Judge Birch himself even reiterates the point five years later in his opinion for the Eleventh Circuit in the Suntrust case. In discussing the opinion of the court, he refers to the defendant’s “affirmative defense of fair use.” But then in the accompanying footnote, he likewise says that it’s only his personal opinion that fair use is a right. Here’s what he writes:

I believe that fair use should be considered an affirmative right under the 1976 Act, rather than merely an affirmative defense, as it is defined in the Act as a use that is not a violation of copyright. See Bateman v. Mnemonics, Inc., 79 F.3d 1532, 1542 n. 22 (11th Cir.1996). However, fair use is commonly referred to as an affirmative defense, see Campbell v. Acuff–Rose Music, Inc., 510 U.S. 569, 590, 114 S.Ct. 1164, 1177, 127 L.Ed.2d 500 (1994), and, as we are bound by Supreme Court precedent, we will apply it as such.

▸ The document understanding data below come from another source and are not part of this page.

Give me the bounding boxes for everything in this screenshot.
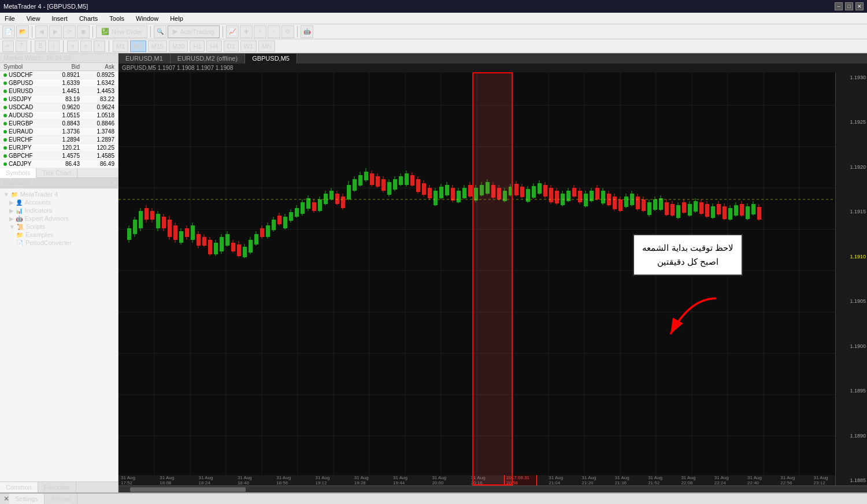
nav-tree: ▼ 📁MetaTrader 4▶ 👤Accounts▶ 📊Indicators▶… (0, 188, 118, 249)
nav-item-scripts[interactable]: ▼ 📜Scripts (0, 223, 118, 231)
price-7: 1.1900 (837, 343, 866, 349)
nav-item-periodconverter[interactable]: 📄PeriodConverter (0, 239, 118, 247)
nav-item-indicators[interactable]: ▶ 📊Indicators (0, 206, 118, 214)
autotrading-button[interactable]: ▶ AutoTrading (168, 25, 220, 38)
menu-file[interactable]: File (2, 14, 17, 23)
maximize-button[interactable]: □ (845, 2, 853, 10)
tab-journal[interactable]: Journal (45, 494, 77, 504)
tab-symbols[interactable]: Symbols (0, 168, 36, 178)
navigator-close[interactable]: ✕ (109, 179, 114, 187)
new-order-button[interactable]: 💹 New Order (96, 25, 147, 38)
period-m30[interactable]: M30 (169, 40, 188, 52)
market-watch-row[interactable]: EURGBP 0.8843 0.8846 (0, 120, 118, 128)
sep1 (32, 26, 32, 38)
ask-cell: 0.9624 (80, 104, 114, 110)
market-watch-row[interactable]: EURCHF 1.2894 1.2897 (0, 136, 118, 144)
minimize-button[interactable]: – (835, 2, 843, 10)
menu-charts[interactable]: Charts (77, 14, 100, 23)
text-btn[interactable]: T (16, 40, 27, 52)
symbol-cell: EURAUD (3, 128, 45, 135)
market-watch-row[interactable]: USDJPY 83.19 83.22 (0, 95, 118, 103)
nav-item-examples[interactable]: 📁Examples (0, 231, 118, 239)
expert-btn[interactable]: 🤖 (301, 25, 313, 38)
price-2: 1.1925 (837, 119, 866, 125)
menu-view[interactable]: View (24, 14, 43, 23)
reload-button[interactable]: ⟳ (63, 25, 76, 38)
market-watch-row[interactable]: EURUSD 1.4451 1.4453 (0, 87, 118, 95)
market-watch-row[interactable]: USDCAD 0.9620 0.9624 (0, 103, 118, 112)
stop-button[interactable]: ◼ (77, 25, 90, 38)
fwd-button[interactable]: ▶ (49, 25, 62, 38)
back-button[interactable]: ◀ (35, 25, 48, 38)
italic-btn[interactable]: | (48, 40, 60, 52)
period-mn[interactable]: MN (258, 40, 275, 52)
market-watch-row[interactable]: CADJPY 86.43 86.49 (0, 160, 118, 168)
time-label-5: 31 Aug 18:56 (276, 475, 298, 486)
menu-tools[interactable]: Tools (107, 14, 127, 23)
tab-settings[interactable]: Settings (9, 494, 45, 504)
market-watch-row[interactable]: GBPCHF 1.4575 1.4585 (0, 152, 118, 160)
line-tool[interactable]: 📈 (226, 25, 239, 38)
crosshair-tool[interactable]: ✚ (240, 25, 253, 38)
draw-btn[interactable]: ✏ (2, 40, 14, 52)
period-m1[interactable]: M1 (113, 40, 128, 52)
menu-help[interactable]: Help (168, 14, 186, 23)
autotrading-label: AutoTrading (180, 28, 214, 35)
nav-item-metatrader-4[interactable]: ▼ 📁MetaTrader 4 (0, 190, 118, 198)
time-label-15: 31 Aug 21:52 (648, 475, 669, 486)
properties-btn[interactable]: ⚙ (281, 25, 294, 38)
scrollbar-thumb[interactable] (130, 487, 246, 492)
zoom-in-btn[interactable]: + (254, 25, 266, 38)
menu-window[interactable]: Window (134, 14, 161, 23)
nav-item-expert-advisors[interactable]: ▶ 🤖Expert Advisors (0, 214, 118, 223)
select-btn[interactable]: ↖ (94, 40, 105, 52)
zoom-out-btn[interactable]: − (268, 25, 280, 38)
chart-info-text: GBPUSD,M5 1.1907 1.1908 1.1907 1.1908 (122, 65, 233, 71)
new-order-icon: 💹 (101, 28, 109, 35)
market-watch-row[interactable]: EURJPY 120.21 120.25 (0, 144, 118, 152)
market-watch-row[interactable]: AUDUSD 1.0515 1.0518 (0, 112, 118, 120)
chart-scrollbar[interactable] (118, 486, 867, 492)
ask-cell: 86.49 (80, 161, 114, 167)
tab-common[interactable]: Common (0, 482, 38, 492)
market-watch-tabs: Symbols Tick Chart (0, 168, 118, 178)
menu-insert[interactable]: Insert (49, 14, 70, 23)
new-button[interactable]: 📄 (2, 25, 15, 38)
nav-icon: 📁 (16, 232, 23, 238)
tab-eurusd-m2[interactable]: EURUSD,M2 (offline) (171, 54, 245, 64)
time-label-12: 31 Aug 21:04 (549, 475, 570, 486)
chart-tabs: EURUSD,M1 EURUSD,M2 (offline) GBPUSD,M5 (118, 53, 867, 64)
close-button[interactable]: ✕ (855, 2, 864, 10)
market-watch-row[interactable]: EURAUD 1.3736 1.3748 (0, 128, 118, 136)
bold-btn[interactable]: B (35, 40, 46, 52)
tab-tick-chart[interactable]: Tick Chart (36, 168, 77, 177)
col-ask: Ask (80, 64, 114, 70)
period-h4[interactable]: H4 (206, 40, 221, 52)
tab-gbpusd-m5[interactable]: GBPUSD,M5 (245, 54, 297, 64)
bid-cell: 1.4575 (45, 153, 80, 159)
st-close-button[interactable]: ✕ (3, 495, 9, 503)
tab-eurusd-m1[interactable]: EURUSD,M1 (118, 54, 171, 64)
time-label-7: 31 Aug 19:28 (354, 475, 376, 486)
chart-zoom-in[interactable]: 🔍 (154, 25, 166, 38)
symbol-cell: EURJPY (3, 144, 45, 151)
sep2 (92, 26, 93, 38)
tab-favorites[interactable]: Favorites (38, 482, 76, 492)
period-m15[interactable]: M15 (148, 40, 167, 52)
align-left[interactable]: ≡ (67, 40, 79, 52)
period-h1[interactable]: H1 (190, 40, 205, 52)
bid-cell: 1.6339 (45, 80, 80, 86)
period-d1[interactable]: D1 (224, 40, 239, 52)
nav-icon: ▼ 📜 (9, 224, 24, 230)
market-watch-row[interactable]: GBPUSD 1.6339 1.6342 (0, 79, 118, 87)
market-watch-row[interactable]: USDCHF 0.8921 0.8925 (0, 71, 118, 79)
chart-canvas[interactable]: لاحظ توقيت بداية الشمعهاصبح كل دقيقتين (118, 72, 835, 486)
nav-item-accounts[interactable]: ▶ 👤Accounts (0, 198, 118, 206)
period-w1[interactable]: W1 (240, 40, 257, 52)
align-center[interactable]: ≡ (80, 40, 92, 52)
time-label-4: 31 Aug 18:40 (238, 475, 259, 486)
open-button[interactable]: 📂 (16, 25, 29, 38)
time-label-14: 31 Aug 21:36 (615, 475, 636, 486)
time-axis: 31 Aug 17:52 31 Aug 18:08 31 Aug 18:24 3… (118, 475, 835, 486)
period-m5[interactable]: M5 (130, 40, 146, 52)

Judge Birch fully understands that fair use is an affirmative defense and that binding Supreme Court precedent compels him to “apply it as such.” And twice he has followed that precedent when writing for the Eleventh Circuit. Yet, the Ninth Circuit here makes it sound like it’s agreeing with the Eleventh Circuit in holding that fair use is a right and not an affirmative defense.

The Eleventh Circuit has even explicitly said that Judge Birch’s view is not the law in that circuit. In an opinion from 2010, the Eleventh Circuit rejects an argument made by the defendant that “fair use is merely a denial of copyright infringement rather than an affirmative defense[.]” The defendant had cited Judge Birch for the proposition, but the Eleventh Circuit notes that “a close reading of Judge Birch’s comments reveal that he was expressing his personal views, not the views of this Court,” and it again holds that “the fair use of copyrighted work is an affirmative defense and should be pleaded as such.”

It’s simply disingenuous for the Ninth Circuit to claim that fair use is not an affirmative defense in the Eleventh Circuit. It is an affirmative defense there and in every other circuit because the Supreme Court has said it’s so. Judge Birch doesn’t get to overrule the Supreme Court, and neither does the Ninth Circuit. Yet, that’s what it purports to do here in Lenz v. Universal.